• merc@sh.itjust.works
    link
    fedilink
    English
    arrow-up
    2
    ·
    9 days ago

    Say John is a student in med school. As a professor, I want to know if John truly understands everything he has been taught. I can do this one of two ways:

    1. I can give John a difficult exam.
    2. I can send John to the Emergency Room in the hospital and see if he saves lives or kills people.

    Number 2 is obviously a much more accurate way to determine what John has learned. It’s much harder for him to cheat that assessment. It’s a real-world scenario instead of some words on a page. The only slight drawback is that people might die if John didn’t study hard enough. It’s going to be essential to eventually do number 2, but it’s probably better to do number 1 first.

    A while ago I took a course in teaching English to adults. One of the things they talked about is assessments. They talked about restricted vs. freer questions. A restricted question might be a true/false question, or a multiple choice question. A freer question might be an essay type question. There’s a lot of value in restricted questions even if sometimes a student can get them right just by flipping a coin or guessing. The value is that they can help focus in on areas of difficulty, like verb tenses, spelling, etc. An essay type question tests them differently, but it’s still an artificial construct. Even a no time limit, open book test isn’t assessing a student’s performance in the real world.

    Tests and homework may be annoying, and they’re not foolproof, but they’re very useful tools for a teacher to assess progress in learning. People cheat on them because we don’t know of a way of assessing learning in a way that’s fun without demanding way too much of the teacher.
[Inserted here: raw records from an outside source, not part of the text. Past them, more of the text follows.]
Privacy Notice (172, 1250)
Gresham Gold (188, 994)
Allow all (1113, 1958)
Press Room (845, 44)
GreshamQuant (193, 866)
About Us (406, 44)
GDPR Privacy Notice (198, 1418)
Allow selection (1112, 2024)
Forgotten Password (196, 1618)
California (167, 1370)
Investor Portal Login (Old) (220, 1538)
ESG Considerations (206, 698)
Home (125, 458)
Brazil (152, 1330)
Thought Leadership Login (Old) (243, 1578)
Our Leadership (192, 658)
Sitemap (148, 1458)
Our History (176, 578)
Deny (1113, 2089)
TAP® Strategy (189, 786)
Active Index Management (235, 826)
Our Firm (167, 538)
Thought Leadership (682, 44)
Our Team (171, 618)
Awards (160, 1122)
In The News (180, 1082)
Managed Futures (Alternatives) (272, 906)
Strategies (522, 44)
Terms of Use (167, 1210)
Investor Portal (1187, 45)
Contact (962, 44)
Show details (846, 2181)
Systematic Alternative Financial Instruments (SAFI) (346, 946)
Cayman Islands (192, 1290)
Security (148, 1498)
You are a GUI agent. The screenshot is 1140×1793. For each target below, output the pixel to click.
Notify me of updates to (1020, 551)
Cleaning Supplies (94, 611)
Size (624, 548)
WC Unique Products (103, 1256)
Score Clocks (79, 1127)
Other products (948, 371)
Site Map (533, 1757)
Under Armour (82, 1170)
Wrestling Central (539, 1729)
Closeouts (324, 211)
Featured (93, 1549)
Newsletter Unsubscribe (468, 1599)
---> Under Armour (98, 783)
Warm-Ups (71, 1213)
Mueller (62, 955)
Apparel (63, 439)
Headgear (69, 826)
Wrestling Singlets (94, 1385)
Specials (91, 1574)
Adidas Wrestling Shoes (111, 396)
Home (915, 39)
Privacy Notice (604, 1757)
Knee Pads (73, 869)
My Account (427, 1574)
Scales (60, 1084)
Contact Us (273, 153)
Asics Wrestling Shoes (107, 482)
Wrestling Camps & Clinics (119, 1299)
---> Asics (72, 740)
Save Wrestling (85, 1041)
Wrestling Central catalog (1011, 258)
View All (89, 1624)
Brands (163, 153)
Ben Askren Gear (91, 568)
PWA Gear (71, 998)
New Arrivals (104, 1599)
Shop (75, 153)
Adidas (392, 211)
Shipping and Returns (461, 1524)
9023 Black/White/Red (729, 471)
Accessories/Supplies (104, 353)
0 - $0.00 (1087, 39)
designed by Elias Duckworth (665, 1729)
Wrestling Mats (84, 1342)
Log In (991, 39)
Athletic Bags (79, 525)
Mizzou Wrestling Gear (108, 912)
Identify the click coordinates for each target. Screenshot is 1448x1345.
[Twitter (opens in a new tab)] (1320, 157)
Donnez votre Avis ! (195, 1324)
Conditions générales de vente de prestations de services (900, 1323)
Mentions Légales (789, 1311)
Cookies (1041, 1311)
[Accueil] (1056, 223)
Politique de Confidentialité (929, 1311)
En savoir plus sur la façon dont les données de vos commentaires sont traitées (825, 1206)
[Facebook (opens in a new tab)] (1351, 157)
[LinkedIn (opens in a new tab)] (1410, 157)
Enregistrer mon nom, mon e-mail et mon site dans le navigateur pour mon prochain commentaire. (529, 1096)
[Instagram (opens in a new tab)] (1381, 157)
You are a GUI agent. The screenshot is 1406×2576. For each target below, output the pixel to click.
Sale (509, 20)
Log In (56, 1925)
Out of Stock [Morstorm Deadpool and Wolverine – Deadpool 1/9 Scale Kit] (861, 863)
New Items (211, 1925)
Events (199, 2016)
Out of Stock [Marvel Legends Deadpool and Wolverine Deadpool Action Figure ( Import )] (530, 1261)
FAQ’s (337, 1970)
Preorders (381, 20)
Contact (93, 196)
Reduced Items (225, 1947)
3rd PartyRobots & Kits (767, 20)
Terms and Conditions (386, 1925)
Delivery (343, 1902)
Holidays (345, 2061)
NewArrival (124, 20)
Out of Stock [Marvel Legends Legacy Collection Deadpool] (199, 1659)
    Also, the whole format of this argument is stupid:

    Thesis: forklifts are capable of lifting heavy weights, and supposed weightlifters are using forklifts instead of lifting weights.

    Antithesis: forklifts do not have muscles.

    Synthesis: lifting weights does not develop muscles.

    Humans are not LLMs. Just because an LLM can give the correct answers for a test without understanding anything doesn’t mean that a human can also pass that test without understanding what’s on it.